Minister of the Interior
- In office 21 November 1910 – 23 December 1910

Minister of Finance
- In office 25 October 1907 – 29 August 1908
- President: Pedro Montt
- In office 12 April 1904 – 12 May 1904
- President: Germán Riesco

Member of the Chamber of Deputies
- In office 1915–1921
- Constituency: La Serena, Coquimbo and Elqui
- In office 1903–1912
- Constituency: La Serena, Coquimbo and Elqui

Personal details
- Born: 21 May 1865 La Serena, Chile
- Died: 10 March 1924 (aged 58) Santiago, Chile
- Party: National Party
- Parent(s): Juan J. Rodríguez Concepción Carmona
- Profession: Lawyer

= Enrique Rodríguez Carmona =

Chilean lawyer and politician (1865–1924)

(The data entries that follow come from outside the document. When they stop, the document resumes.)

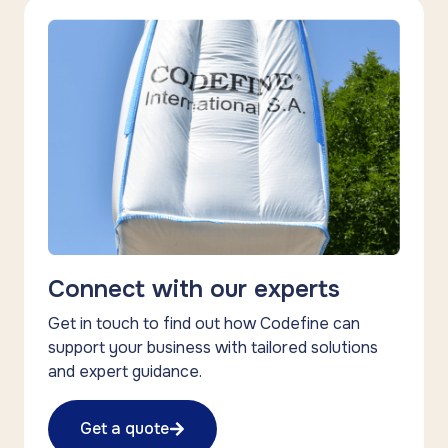
Connect with our experts
Get in touch to find out how Codefine can
support your business with tailored solutions
and expert guidance.
Get a quote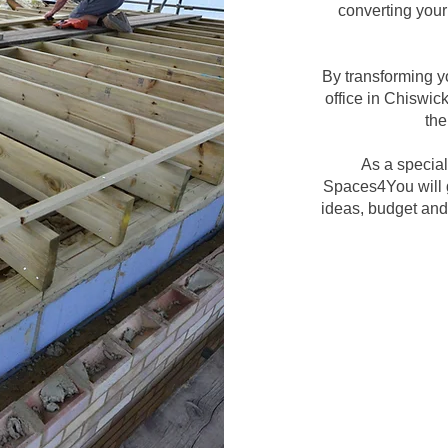
converting your 
By transforming y
office in Chiswic
the
As a special
Spaces4You will g
ideas, budget and 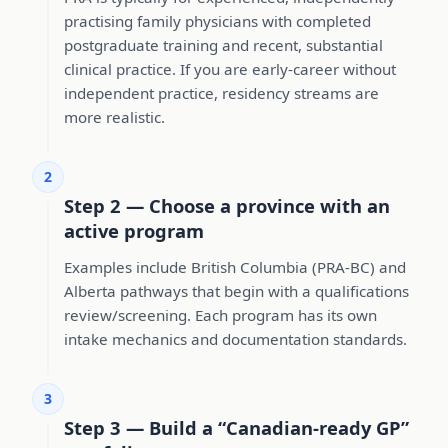
practising family physicians with completed
postgraduate training and recent, substantial
clinical practice. If you are early-career without
independent practice, residency streams are
more realistic.
2
Step 2 — Choose a province with an
active program
Examples include British Columbia (PRA-BC) and
Alberta pathways that begin with a qualifications
review/screening. Each program has its own
intake mechanics and documentation standards.
3
Step 3 — Build a “Canadian-ready GP”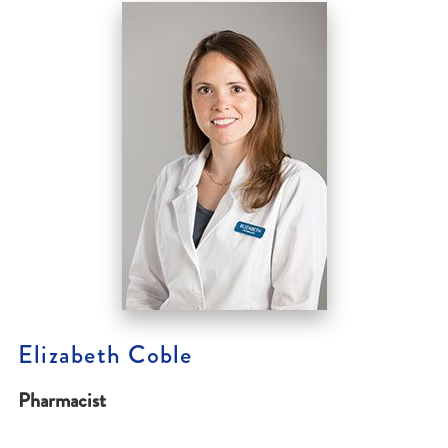
Elizabeth Coble
Pharmacist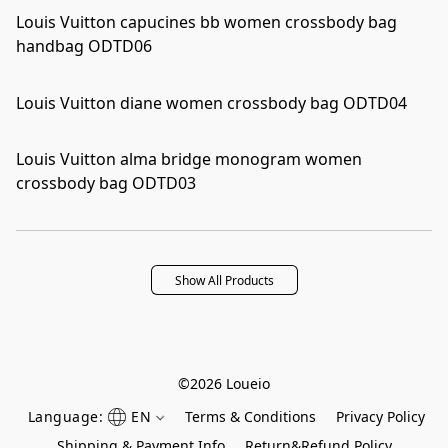
Louis Vuitton capucines bb women crossbody bag
handbag ODTD06
Louis Vuitton diane women crossbody bag ODTD04
Louis Vuitton alma bridge monogram women
crossbody bag ODTD03
Show All Products
©2026 Loueio
Language:
EN
Terms & Conditions
Privacy Policy
Shipping & Payment Info
Return&Refund Policy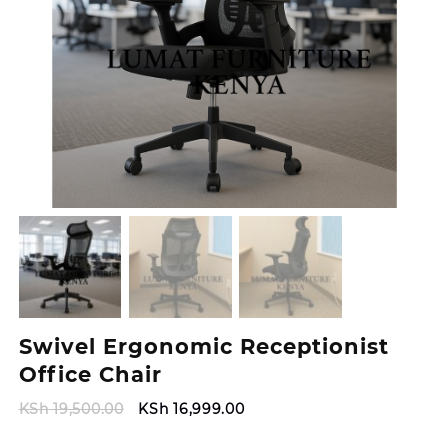
Swivel Ergonomic Receptionist
Office Chair
Original
Current
KSh
19,500.00
KSh
16,999.00
price
price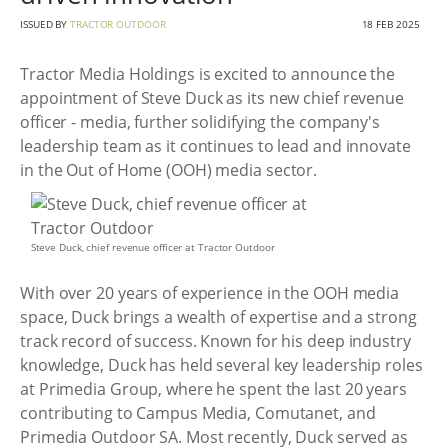
ISSUED BY
TRACTOR OUTDOOR
18 FEB 2025
Tractor Media Holdings is excited to announce the
appointment of Steve Duck as its new chief revenue
officer - media, further solidifying the company's
leadership team as it continues to lead and innovate
in the Out of Home (OOH) media sector.
Steve Duck, chief revenue officer at Tractor Outdoor
With over 20 years of experience in the OOH media
space, Duck brings a wealth of expertise and a strong
track record of success. Known for his deep industry
knowledge, Duck has held several key leadership roles
at Primedia Group, where he spent the last 20 years
contributing to Campus Media, Comutanet, and
Primedia Outdoor SA. Most recently, Duck served as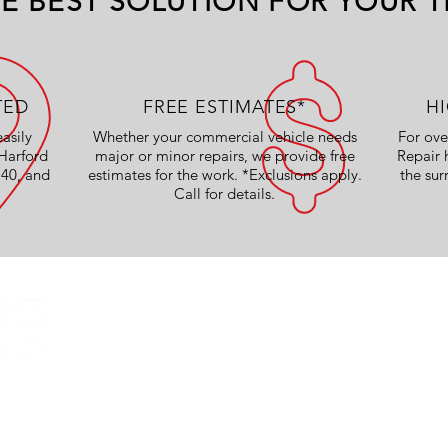
E BEST SOLUTION FOR YOUR T
TED
FREE ESTIMATES*
H
easily
Whether your commercial vehicle needs
For ove
Harford
major or minor repairs, we provide free
Repair
 40, and
estimates for the work. *Exclusions apply.
the sur
Call for details.
OUR SERVICES
Collision Work
Body Shop Services
Truck Repairs
CE
Painting
Basic Maintenance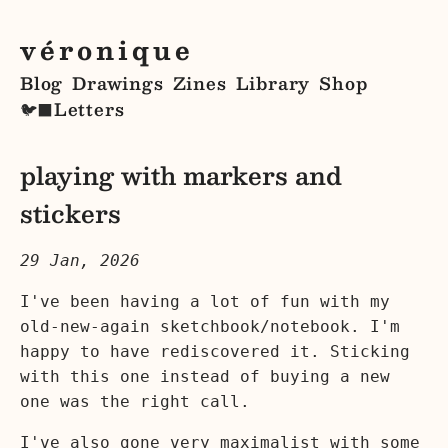
véronique
Blog
Drawings
Zines
Library
Shop
Letters
🐦‍⬛
playing with markers and
stickers
29 Jan, 2026
I've been having a lot of fun with my
old-new-again sketchbook/notebook. I'm
happy to have rediscovered it. Sticking
with this one instead of buying a new
one was the right call.
I've also gone very maximalist with some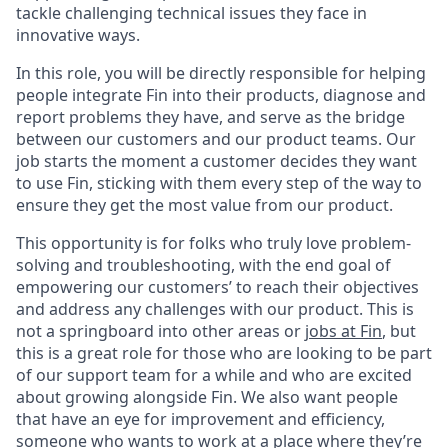
tackle challenging technical issues they face in
innovative ways.
In this role, you will be directly responsible for helping
people integrate Fin into their products, diagnose and
report problems they have, and serve as the bridge
between our customers and our product teams. Our
job starts the moment a customer decides they want
to use Fin, sticking with them every step of the way to
ensure they get the most value from our product.
This opportunity is for folks who truly love problem-
solving and troubleshooting, with the end goal of
empowering our customers’ to reach their objectives
and address any challenges with our product. This is
not a springboard into other areas or
jobs at Fin
, but
this is a great role for those who are looking to be part
of our support team for a while and who are excited
about growing alongside Fin. We also want people
that have an eye for improvement and efficiency,
someone who wants to work at a place where they’re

Enrique Alberto Rodríguez Carmona (21 May 1865 – 10 March 1924) was a Chilean lawyer and politician who served five legislative terms as a member of the Chamber of Deputies of Chile and held several ministerial portfolios under presidents Germán Riesco, Pedro Montt and Ramón Barros Luco.

A member of the National Party, Rodríguez served as Minister of Justice and Public Instruction, Minister of Finance, Minister of the Interior and Minister of Foreign Affairs.

==Early life and career==
Rodríguez was born in La Serena on 21 May 1865 to Juan J. Rodríguez and Concepción Carmona. He studied at the Seminario and Liceo de La Serena before studying law at the University of the State. He qualified as a lawyer in 1889 and practiced law in his native city for several years.

In 1892, Rodríguez was appointed professor of history and philosophy at the Liceo de La Serena. He remained in this position until 1898.

==Political career==
A member of the National Party, Rodríguez was elected to the Chamber of Deputies for La Serena, Elqui and Coquimbo for the 1903–1906 term. He served as a substitute member of the permanent committees for elections, finance and industry and as a member of the legislation and justice committee.

He was reelected for the same constituency for the 1906–1909 term. Rodríguez served as second vice president of the Chamber from 7 June to 12 October 1906. He was subsequently reelected for La Serena, Elqui and Coquimbo for the 1909–1912 term.

Rodríguez returned to Congress in 1915 as deputy for Ovalle, Combarbalá and Illapel and served until 1918. He was elected again for La Serena, Elqui and Coquimbo for the 1918–1921 legislative term.

Alongside his parliamentary career, Rodríguez held several ministerial positions. President Germán Riesco appointed him Minister of Justice and Public Instruction on 12 April 1904, a position he held until 12 May. Under President Pedro Montt, he returned to the same ministry from 18 September to 29 October 1906 and subsequently served as Minister of Finance from 25 October 1907 to 29 August 1908.

Rodríguez served as Minister of the Interior from 21 November to 23 December 1910. Under President Ramón Barros Luco, he was appointed Minister of Foreign Affairs, Worship and Colonization on 11 January 1911 and remained in office until 23 January 1912.

He returned to the Ministry of Justice and Public Instruction on 17 November 1913 and served until 6 September 1914. Rodríguez subsequently served another term as Minister of the Interior, from 29 May to 7 June 1915.

Rodríguez died in Santiago on 10 March 1924. His remains were subsequently transferred to La Serena.